Nochmal: Test auf Varianzhomogenität erst NACH der Verhältnisbildung, falls du eine solche machen solltest.

Wie gesagt, ich würde die Ausreißer gerne anhand des
kompletten (normalisierten) Datensatzes bestimmen.
Wenn ich einen gut normalisierten Daten hinbekäme, könnte ich
ja alle Referenzen zusammen nehmen und nochmal eine
Z-Score-Normalisierung drüberbügeln.

Aber WARUM denn?? Wenn die Normalisierung passt, dann sind Mittelwerte und Standardabweichungen gleich! Wenn du dann wieder durch die plattenweise berechneten SDs teilst, verschlimmbessertst du doch wieder alles. Man kann schlechte Daten nicht durch fünfmal hin-und-her-rechnen in gute Daten verwandeln.

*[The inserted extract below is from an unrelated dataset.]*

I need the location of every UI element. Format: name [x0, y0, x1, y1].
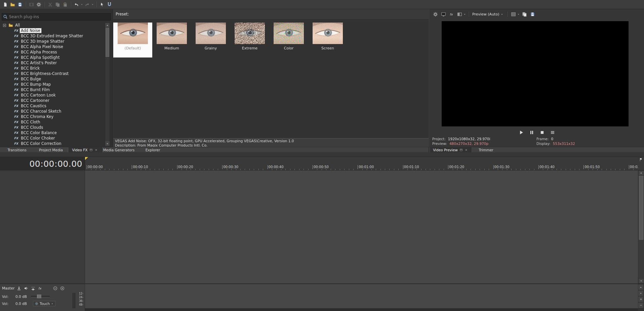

Aber mal etwas weg von Deinem Lösungsansatz:

Wenn die allermeisten Werte KEINE Ausreißer sind, mach eine Quantilen-Normalisierung. Damit werden Mediane UND Streuungen in allen Platten gleich gemacht, ja soghar die kompletten Formen der Verteilungen. Und dann nimm alle Punkte außerhalb des Boxplot-Fences als Ausreißer. Fertig.

Die Quantilen-Normalisierung ist relativ simpel:

1. Ordne die Werte jeder Platte der Größe nach.
2. Sei M[n] der Mittelwert der Wells mit den n-t höchsten Werten.
3. Ersetze den Messwert dieser Gene jeweils durch M[n].
4. Verfahre so für alle Positionen n (von 1 bis 348).

LG
Jochen

Hallo Jochen,

ich versuche jetzt nochmal schrittweise durchzugehen.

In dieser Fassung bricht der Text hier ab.